Reporter: What is your stance on Vigilantism? Danny: Well I agree that Vigilantes are helpful for the communities that need them, and they should work with the police at every opportunity, I feel like the idea will always be a city where Vigilantes are not needed. Also I fail to see the relevancy of the question, there are no vigilantes in Gotham Reporter: What do you mean? What about the Bat-Family? Danny: No, Batman isn’t a Vigilante. Batman is a Crime Lord.
Or
Danny: As mayor, I promise that I will not be infected by corruption. Not because of my moral standings, but because I absolutely fucking hate clowns and I will never accept a bribe as long as that guy is still alive. Yes this is me putting a hit out on the Joker. Crime Bosses, if you want to try and bribe me, you gotta kill him first or I won’t even consider it!
Or
Batman: Why is a Meta-Human running for Gotham Office? You know this city doesn’t have a very good track record with people like you. Even the Signal had a rough start. Danny: Well, I just had a strong compulsion to help this city reach the peak of it’s potential *looks over Batman’s shoulder to see Lady Gotham holding up Cue Cards telling him what to say.
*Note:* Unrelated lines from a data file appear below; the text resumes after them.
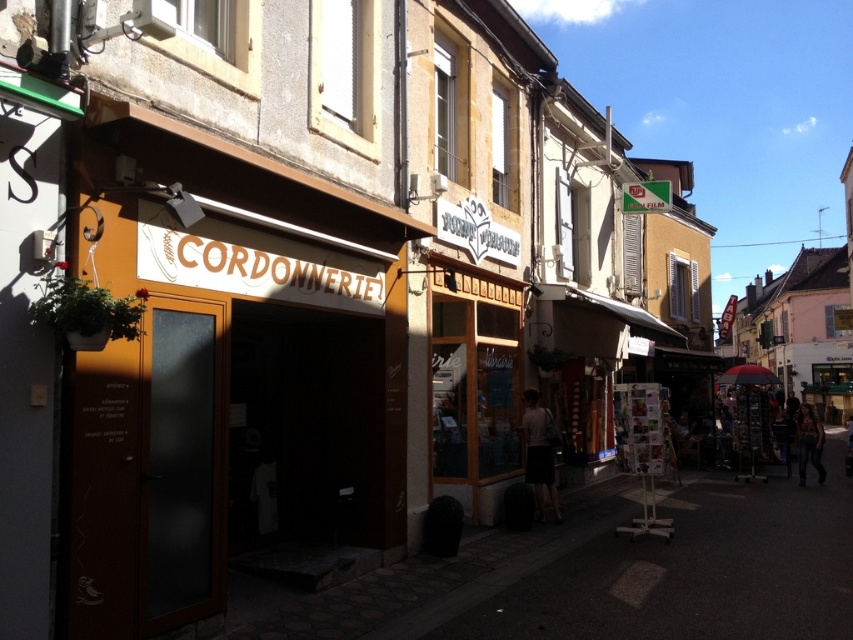 You are a tourist standing on the street and want to find the shop with the matte orange signboard at center. Based on the scene description, where should you look relative to the CORDONNERIE shop?

The matte orange signboard at center is located at coordinates (227, 372), which is to the right of the CORDONNERIE shop on the left side of the street.

You are a delivery person who needs to place a package on the street. The package is 1.2 meters wide. You see a matte orange signboard at center and denim jeans at lower right. Which object can the package be placed next to without exceeding its width?

The package can be placed next to the denim jeans at lower right because the matte orange signboard at center has a lesser width compared to denim jeans at lower right, meaning the denim jeans at lower right is wider and can accommodate the package.

You are standing on the street looking at the CORDONNERIE shop and the white cotton shirt at center. Which object is closer to you?

The white cotton shirt at center is 10.50 meters away from the viewer, so it is closer than the CORDONNERIE shop which is further away. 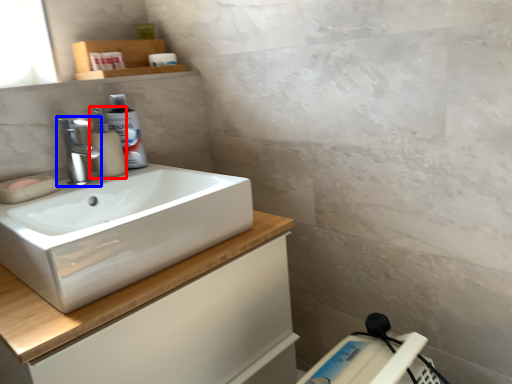 Question: Which object is closer to the camera taking this photo, soap dispenser (highlighted by a red box) or tap (highlighted by a blue box)?

Choices:
 (A) soap dispenser
 (B) tap

Answer: (B) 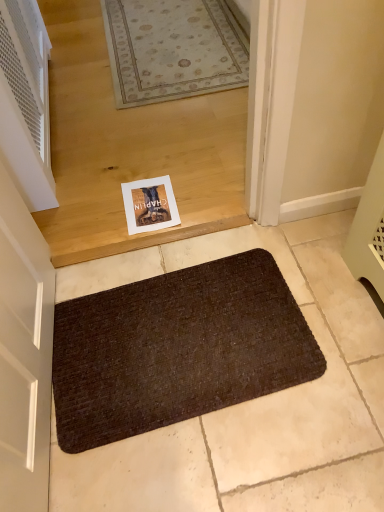 What are the coordinates of `vacant location below brown textured bath mat at lower center (from a real-world perspective)` in the screenshot? It's located at pos(173,337). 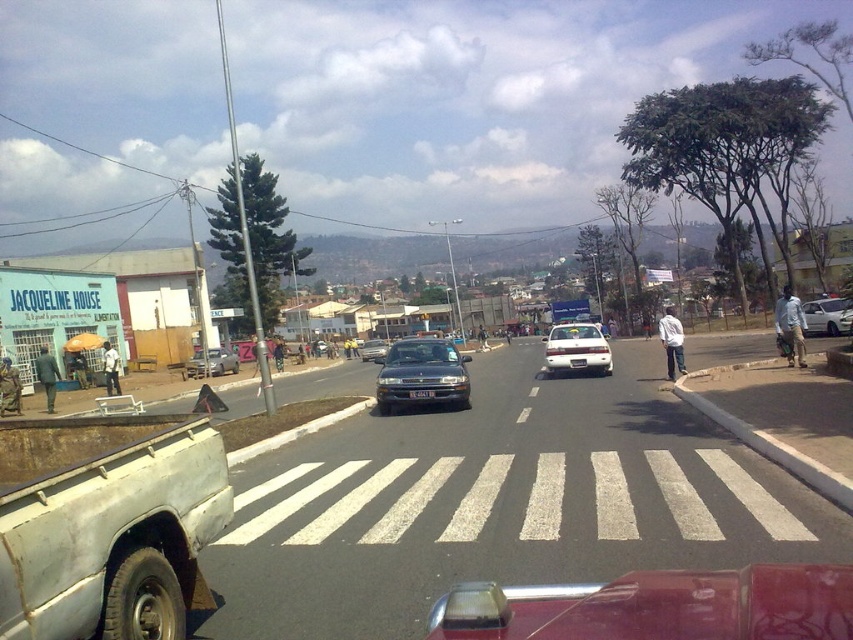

She promised to help with his paperwork for the next 50 years if he became Mayor and helped fix her city* Danny: Such a strong compulsion...
Or
Penguin: Look kid, I don’t care if you have enough power to destroy me at the subatomic level, I have enough money to ruin you, your sister, your parents, even your uncle! Danny: Oh really? I could get the souls of every person you have ever killed to get confessions out of them. Or I could give them the power to rip you apart. Or I could even just possess you and donate all your money to charity.
Or
Danny: Oh god dammit! Vlad: Hello Badger! Glad to see you followed in my footsteps instead of your fathers! Danny: This wasn’t because of you! Lady Gotham asked for help! Vlad: A WIN IS A WIN!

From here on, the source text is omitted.